A growing student body with an expanding campus complex demands converged IP telephony system.

As the vice president for information systems and business services at St. Petersburg College in southwest Florida, Conferlete Carney is actively involved in the school's evolution. Since 1927, the two-year junior college has grown into a full-fledged, four-year academic institution, serving more than 17,000 students from 10 sites in the Tampa Bay area.

Yet, the college's migration to four-year status is not the only evolutionary process Carney has witnessed. The college has begun a four-phase program to move from its traditional time-division multiplexing (TDM)-based telephony system into voice over Internet protocol (VoIP), an environment that delivers voice, data and video communications over a single converged network.

"Our decision," Carney says, "was based on the physical layout of our 10 campuses, a major expansion at our Seminole site, the education-specific features that voice over IP can deliver and analyzing the management costs of using just one network to handle both voice and data traffic. We wanted to avoid further TDM investment."

The move to VoIP was motivated by a significant reduction in the time and money spent in adding, removing and changing phone numbers. "Just the simplification of managing the voice network is enough reason to go to IP telephony. In a converged environment, a telephone can be plugged into the network anywhere on campus and keep the same phone number" explains Carney.

The VoIP network also increases the school's capacity to handle future voice and data traffic, and facilitates several advanced applications it plans to integrate into its network. For example, unified messaging can deliver messages through multiple media simultaneously, including wireless, e-mail and traditional voice mail.

Through another application--E911--campus security personnel are instantly notified, and can conference into the call whenever someone on campus calls a local 911 agency.

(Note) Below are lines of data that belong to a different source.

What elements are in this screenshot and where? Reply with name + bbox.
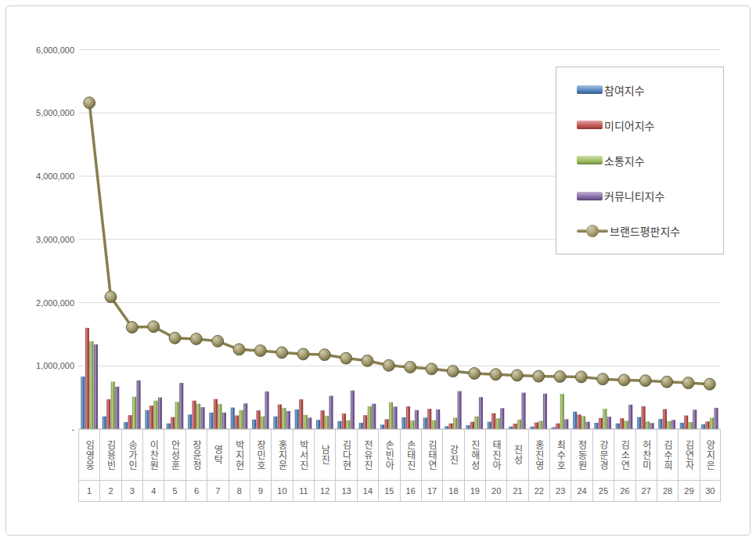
category-rank: 12: [315, 481, 335, 502]
category-rank: 2: [100, 481, 121, 502]
bar-2-12: [346, 420, 350, 429]
bar-3-2: [137, 381, 141, 429]
bar-1-9: [278, 405, 282, 429]
bar-0-16: [423, 417, 427, 429]
bar-3-9: [286, 411, 290, 429]
category-cell: 최수호23: [549, 430, 571, 502]
category-rank: 18: [443, 481, 463, 502]
bar-0-6: [209, 413, 213, 429]
bar-2-26: [646, 421, 650, 429]
line-marker-17: [447, 366, 459, 377]
bar-2-18: [474, 417, 478, 429]
bar-0-4: [167, 424, 171, 429]
category-cell: 진성21: [506, 430, 527, 502]
bar-3-14: [394, 406, 398, 429]
category-rank: 30: [700, 481, 720, 502]
category-cell: 김소연26: [614, 430, 635, 502]
bar-2-15: [410, 420, 414, 429]
category-name: 김소연: [614, 430, 635, 481]
bar-0-11: [316, 420, 320, 429]
category-cell: 강진18: [442, 430, 463, 502]
bar-1-29: [706, 421, 710, 429]
bar-1-25: [620, 418, 624, 429]
bar-3-16: [436, 409, 440, 429]
line-marker-27: [661, 376, 673, 388]
line-marker-22: [554, 371, 566, 383]
bar-0-12: [337, 421, 341, 429]
bar-3-1: [115, 387, 119, 429]
bar-3-10: [308, 417, 311, 429]
line-marker-11: [319, 349, 330, 361]
category-name: 태진아: [486, 430, 506, 481]
bar-0-25: [616, 424, 620, 429]
bar-0-2: [124, 422, 128, 429]
category-cell: 김용빈2: [99, 430, 121, 502]
bar-2-23: [581, 416, 585, 429]
category-rank: 24: [571, 481, 592, 502]
category-name: 김용빈: [100, 430, 121, 481]
line-marker-5: [190, 333, 202, 344]
category-name: 장윤정: [186, 430, 207, 481]
bar-0-9: [273, 417, 277, 429]
bar-3-11: [329, 396, 333, 429]
bar-2-29: [710, 417, 714, 429]
category-rank: 7: [207, 481, 228, 502]
bar-3-26: [650, 423, 654, 429]
category-rank: 27: [636, 481, 657, 502]
bar-2-19: [496, 418, 500, 429]
category-name: 손빈아: [379, 430, 399, 481]
bar-1-5: [193, 401, 196, 429]
category-cell: 강문경25: [592, 430, 614, 502]
category-cell: 김연자29: [678, 430, 699, 502]
category-cell: 전유진14: [357, 430, 378, 502]
category-name: 강진: [443, 430, 463, 481]
line-marker-25: [618, 374, 630, 386]
bar-1-3: [149, 406, 153, 429]
bar-0-1: [103, 417, 106, 429]
category-rank: 6: [186, 481, 207, 502]
bar-1-6: [214, 399, 218, 429]
legend-swatch-communication-icon: [577, 156, 603, 164]
bar-3-21: [543, 394, 547, 429]
category-rank: 13: [336, 481, 356, 502]
category-rank: 10: [272, 481, 292, 502]
bar-1-1: [106, 399, 110, 429]
line-marker-21: [533, 370, 545, 382]
line-marker-3: [148, 321, 160, 333]
bar-2-14: [389, 402, 393, 429]
legend-label: 미디어지수: [604, 117, 654, 133]
category-cell: 김수희28: [657, 430, 678, 502]
bar-0-8: [252, 420, 256, 429]
line-marker-19: [490, 369, 502, 381]
category-cell: 박지현8: [229, 430, 250, 502]
y-tick-label: 5,000,000: [23, 107, 74, 118]
category-cell: 장윤정6: [185, 430, 207, 502]
bar-2-6: [218, 404, 221, 429]
bar-2-8: [261, 417, 265, 429]
category-name: 최수호: [550, 430, 571, 481]
line-marker-1: [105, 291, 117, 303]
bar-0-7: [231, 408, 235, 429]
bar-0-19: [488, 422, 491, 429]
category-rank: 3: [122, 481, 142, 502]
y-tick-label: 3,000,000: [23, 234, 74, 245]
line-marker-7: [233, 344, 245, 355]
legend-label: 소통지수: [604, 153, 645, 168]
bar-3-8: [265, 391, 269, 429]
category-cell: 송가인3: [121, 430, 142, 502]
line-marker-2: [126, 322, 138, 334]
bar-3-3: [158, 398, 162, 429]
category-cell: 진해성19: [464, 430, 485, 502]
bar-1-17: [449, 424, 453, 429]
bar-1-27: [663, 409, 667, 429]
bar-3-28: [693, 409, 697, 429]
bar-1-21: [535, 423, 538, 429]
y-tick-label: 2,000,000: [23, 298, 74, 308]
category-name: 진성: [507, 430, 527, 481]
legend: 참여지수 미디어지수 소통지수 커뮤니티지수 브랜드평판지수: [556, 67, 724, 254]
category-cell: 손빈아15: [378, 430, 399, 502]
category-cell: 김다현13: [335, 430, 356, 502]
bar-3-18: [479, 397, 483, 429]
category-name: 정동원: [571, 430, 592, 481]
bar-3-27: [671, 420, 675, 429]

Campus security then works with local police, fire and other emergency services so that an incident is addressed promptly and correctly.

When evaluating each VoIP vendor, Carney and his staff weighed the interoperability factor, whether the VoIP platform would be able to operate reliably on the college's data network, comprised primarily of both Cisco and Extreme Networks routers and switches." We surmised that NEC's VoIP products were engineered to work in an open environment, which enables them to work successfully in virtually any infrastructure."

St. Petersburg College started the upgrade process by installing NEC's NEAX 2400 IPXs at three of its 10 sites, first deploying in strategic locations, such as remote offices and satellite facilities. Other locations are still using traditional circuit-switched telephony until the evolution is complete next year.

"The IPXs are unique in that they allow us to deploy both VoIP and TDM telephony, in any combination, where we need it," Carney says. "As we bring more of our campus toward this converged environment, the IPXs enable us to deliver more VoIP without disrupting the network."

The next challenge was the migration of some 2,000 legacy telephones into IP telephony instruments, capable of handling both existing and future needs." With some VoIP telephones costing in the neighborhood of $700 per unit, a total replacement of our instruments was economically unrealistic," says Jeff Rohrs, telecommunications manager at the college. "NEC provided us with IP adapters that plug into each phone, providing the IP connection for each unit, and they work just as well in TDM environments."

When it completes its evolution, St. Petersburg College will have a total VoIP network with IP telephones, soft phones that are installed on desktop and laptop computers, and wireless converged devices that deliver both voice and data connectivity enterprise-wide--without disrupting the current communications system.